I più infuriati, per l’ennesimo inciampo, sono i consiglieri. All’assessore si imputa una distanza mai colmata con la linea politica del Movimento e con le pratiche, interne ai Cinque stelle, di condivisione delle scelte. Ora però, terminata la riunione, la Raggi ha di fronte l’uomo che l’ha definita «impreparata strutturalmente» e invece di irritarsi, si mostra gelida. Lui, racconterà più tardi la stessa Raggi ai cronisti, «si è presentato con la cenere in capo e i ceci sotto le ginocchia». Alla prima riunione assiste anche il vicesindaco Bergamo, per avere il quadro della situazione.
Ben presto, però, i due rimangono da soli. E Berdini è mortificato: «Ti chiedo scusa, sono stato un co…ne», ha ripetuto – riferiscono dal Campidoglio – più volte alla sindaca. Poi, messo alle strette, avrebbe ammesso tutto ciò che aveva smentito pubblicamente in mattinata. «Sai come sono i giornalisti.

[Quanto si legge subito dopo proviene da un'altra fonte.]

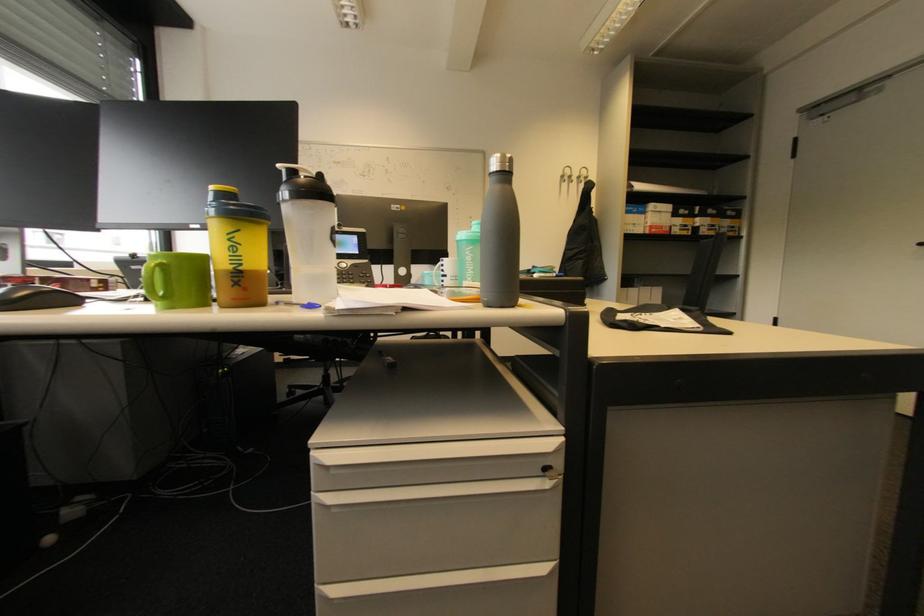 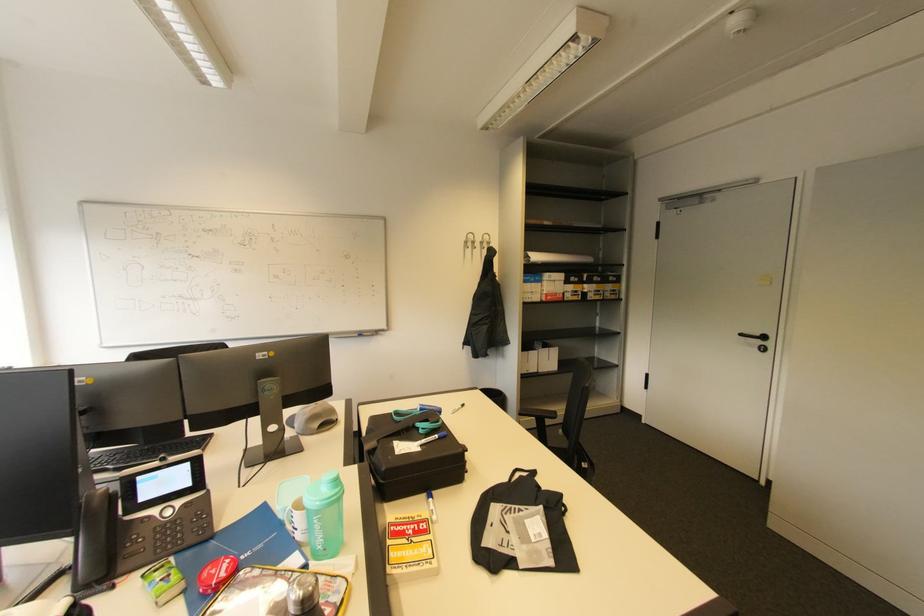 In the second image, find the point that corresponds to point (451, 277) in the first image.

(300, 531)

Mi ha preso così e io mi sono prestato alle sue domande per dare soddisfazione all’interlocutore». Lei, dopo essersi consultata con Beppe Grillo, ha la soluzione già pronta, senza trattative. «Non voglio che dai le dimissioni perché ci sono troppe cose importanti per la città – avrebbe spiegato Raggi a Berdini. – E poi sembrerebbe una vendetta». La «riserva» sulle dimissioni, come spiegano fonti interne alla giunta, si sarebbe tradotta in un addio trascinato nel tempo e comunque ineluttabile.